Stored data =>
• • • •
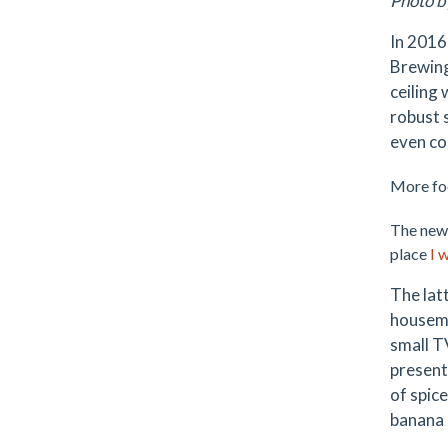
Photo b
In 2016
Brewing
ceiling
robust 
even co
More foo
The newe
place
I 
The lat
housemad
small T
present
of spice
banana s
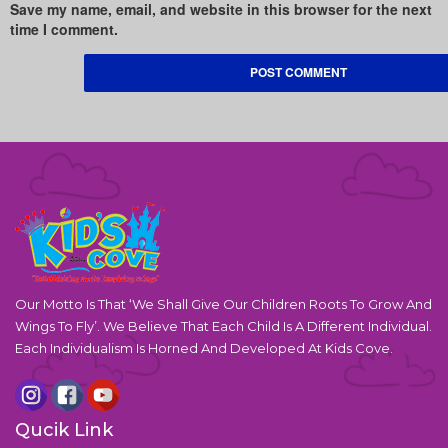
Save my name, email, and website in this browser for the next
time I comment.
Our Motto Is That ‘We Shall Give Our Children Roots To Grow And
Wings To Fly’. We Believe That Each Child Is A Different Individual.
Each Individualism Is Horned And Developed At Kids Cove.
Qucik Link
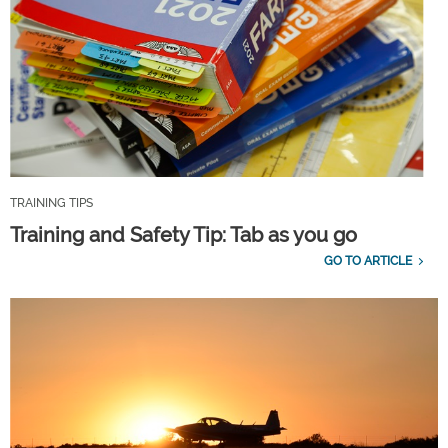
TRAINING TIPS
Training and Safety Tip: Tab as you go
GO TO ARTICLE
• • • •
INSTRUCTIONS TO FOLLOW => We ask that the entries above be copied exactly, with the pictures omitted.

YOUR SOLUTION =>
Photo b
In 2016
Brewing
ceiling
robust 
even co
More foo
The newe
place
I 
The lat
housemad
small T
present
of spice
banana s
Save my name, email, and website in this browser for the next
time I comment.
Our Motto Is That ‘We Shall Give Our Children Roots To Grow And
Wings To Fly’. We Believe That Each Child Is A Different Individual.
Each Individualism Is Horned And Developed At Kids Cove.
Qucik Link
TRAINING TIPS
Training and Safety Tip: Tab as you go
GO TO ARTICLE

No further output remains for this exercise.